> _YOUR GOAL_: Using the material that follows, output exactly the lines from the one containing "Journal of Medical Council of Iran" through the one containing "راهنمای نگارش وابستگی", with both ends kept.

--------------------------------

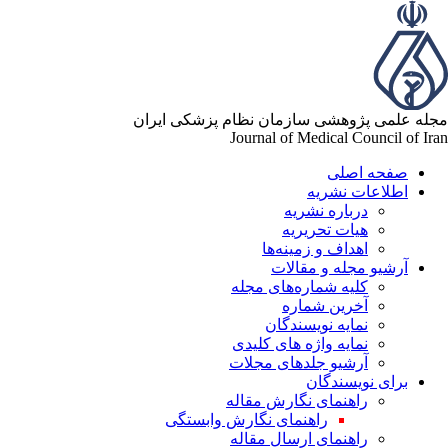
مجله علمی پژوهشی سازمان نظام پزشکی ایران
Journal of Medical Council of Iran
صفحه اصلی
اطلاعات نشریه
درباره نشریه
هیات تحریریه
اهداف و زمینه‌ها
آرشیو مجله و مقالات
کلیه شماره‌های مجله
آخرین شماره
نمایه نویسندگان
نمایه واژه های کلیدی
آرشیو جلدهای مجلات
برای نویسندگان
راهنمای نگارش مقاله
راهنمای نگارش وابستگی
راهنمای ارسال مقاله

--------------------------------

> _SOLUTION BELOW_:
Journal of Medical Council of Iran
صفحه اصلی
اطلاعات نشریه
درباره نشریه
هیات تحریریه
اهداف و زمینه‌ها
آرشیو مجله و مقالات
کلیه شماره‌های مجله
آخرین شماره
نمایه نویسندگان
نمایه واژه های کلیدی
آرشیو جلدهای مجلات
برای نویسندگان
راهنمای نگارش مقاله
راهنمای نگارش وابستگی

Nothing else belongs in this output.